A research team led by Cheng Ya-wen (鄭雅文), a associate professor in National Taiwan University’s Institute of Health Policy and Management, conducted the survey, questioning 9,509 male and 7,777 female participants about workplace abuse they encountered in the past year.
The types of violence analyzed include physical, verbal and psychological abuse, as well as sexual harassment.
The results showed that the prevalence of physical violence toward men was 0.81 percent, which is higher than that in women at 0.48 percent, Cheng said.
A total of 6.8 percent of men polled said they had experienced verbal violence in the workplace, which is lower than female employees’ 7.48 percent.

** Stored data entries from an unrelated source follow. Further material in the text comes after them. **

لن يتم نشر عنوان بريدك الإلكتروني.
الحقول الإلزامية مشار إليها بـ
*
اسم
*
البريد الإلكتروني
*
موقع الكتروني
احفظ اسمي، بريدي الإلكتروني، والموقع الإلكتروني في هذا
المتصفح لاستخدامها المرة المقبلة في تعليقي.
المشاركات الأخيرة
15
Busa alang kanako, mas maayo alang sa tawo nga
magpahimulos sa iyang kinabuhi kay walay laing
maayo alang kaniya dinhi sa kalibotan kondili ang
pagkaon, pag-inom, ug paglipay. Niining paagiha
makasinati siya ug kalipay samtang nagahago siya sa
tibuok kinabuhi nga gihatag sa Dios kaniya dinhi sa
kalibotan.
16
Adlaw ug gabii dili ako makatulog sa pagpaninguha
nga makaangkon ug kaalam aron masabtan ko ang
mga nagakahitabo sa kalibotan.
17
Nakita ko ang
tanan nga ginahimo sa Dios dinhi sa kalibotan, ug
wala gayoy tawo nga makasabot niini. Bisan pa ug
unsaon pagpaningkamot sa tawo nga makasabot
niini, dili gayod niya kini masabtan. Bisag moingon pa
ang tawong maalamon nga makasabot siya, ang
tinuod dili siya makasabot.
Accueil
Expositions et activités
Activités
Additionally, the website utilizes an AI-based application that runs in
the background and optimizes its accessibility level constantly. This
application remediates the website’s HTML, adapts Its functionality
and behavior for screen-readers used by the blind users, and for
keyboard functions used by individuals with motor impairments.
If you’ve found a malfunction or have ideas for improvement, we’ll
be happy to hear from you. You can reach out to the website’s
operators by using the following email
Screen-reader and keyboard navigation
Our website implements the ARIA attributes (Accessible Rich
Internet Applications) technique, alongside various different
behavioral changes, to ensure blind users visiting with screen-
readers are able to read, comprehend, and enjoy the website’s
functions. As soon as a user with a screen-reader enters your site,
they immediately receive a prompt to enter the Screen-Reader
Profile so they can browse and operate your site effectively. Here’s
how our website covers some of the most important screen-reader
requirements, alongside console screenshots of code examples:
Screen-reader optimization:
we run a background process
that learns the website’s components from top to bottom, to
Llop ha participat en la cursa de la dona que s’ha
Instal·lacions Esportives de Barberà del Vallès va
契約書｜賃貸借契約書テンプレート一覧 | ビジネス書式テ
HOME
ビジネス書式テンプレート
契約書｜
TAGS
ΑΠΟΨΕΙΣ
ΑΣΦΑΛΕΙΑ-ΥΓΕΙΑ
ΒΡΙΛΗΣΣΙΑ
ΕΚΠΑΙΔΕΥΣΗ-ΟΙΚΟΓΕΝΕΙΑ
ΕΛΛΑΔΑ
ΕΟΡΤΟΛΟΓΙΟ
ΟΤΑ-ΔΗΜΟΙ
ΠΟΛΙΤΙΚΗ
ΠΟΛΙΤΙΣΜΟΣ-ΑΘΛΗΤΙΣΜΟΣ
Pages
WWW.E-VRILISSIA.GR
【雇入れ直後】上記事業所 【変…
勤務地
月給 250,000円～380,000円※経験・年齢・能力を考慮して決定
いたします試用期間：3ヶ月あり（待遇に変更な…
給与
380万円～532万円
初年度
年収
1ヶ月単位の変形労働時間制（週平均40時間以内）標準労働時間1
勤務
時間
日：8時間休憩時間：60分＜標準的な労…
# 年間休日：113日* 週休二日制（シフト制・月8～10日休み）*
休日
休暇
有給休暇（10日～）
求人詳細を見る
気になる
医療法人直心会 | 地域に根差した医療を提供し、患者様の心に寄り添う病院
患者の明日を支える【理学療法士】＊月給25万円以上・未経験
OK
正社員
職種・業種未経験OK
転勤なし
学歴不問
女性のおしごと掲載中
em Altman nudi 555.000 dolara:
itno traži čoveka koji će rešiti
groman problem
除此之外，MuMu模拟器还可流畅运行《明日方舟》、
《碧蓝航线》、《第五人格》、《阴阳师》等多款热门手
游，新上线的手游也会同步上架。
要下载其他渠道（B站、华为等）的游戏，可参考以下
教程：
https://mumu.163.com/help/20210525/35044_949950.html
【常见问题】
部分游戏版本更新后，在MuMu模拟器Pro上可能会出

Women are also more likely than men to suffer psychological abuse in the forms of threats and social isolation, with 4.06 percent and 3.39 percent respectively saying that they have been victims of this form of violence, the study showed.
Cheng said that compared to physical violence, verbal and psychological abuse are more common in the nation’s workplaces, and women are more likely to be subjected to these forms of abuse than men.
Female employees are also more likely to be the victims of sexual harassment, a phenomenon that can be attributed to gender inequality, she said.
Cheng suggested that workplace psychological abuse is associated with office culture, and can result in long-term stress that can greatly affect employees’ physical and mental health.
The study found that among male workers, security guards are subjected most frequently to verbal, psychological and physical violence.
It also found that problems of verbal violence are common among female workers in finance, commerce, healthcare and customer service sectors.
Healthcare workers are the ones most susceptible to physical violence, the study showed.
Respondents who had experienced workplace violence over the past year were found to be at a higher risk of poor sleep, poor self-rated health status, emotional distress and low job satisfaction, the study said.
Night shifts, longer working hours, greater workloads, greater physical demands, job insecurity and lower workplace justice were found to be risk factors for workplace violence, Cheng said, adding that most victims try to endure the abuse and then quit when they feel overwhelmed.
“This kind of passive reaction to workplace abuse has contributed to its persistence, which then consolidates and becomes the workplace culture,” she added.
The Occupational Safety and Health Act (職業安全衛生法), legislated last year, stipulates that: “The employers shall adequately plan and adopt the necessary safety and health measures … to prevent wrongful physical or mental harm caused by the actions of others during the execution of job duties.”
However, “what counts as necessary measures is anyone’s guess,” Cheng said, urging authorities and corporations to take the problem head on and institute regulations on filing complaints and protecting victims of abuse.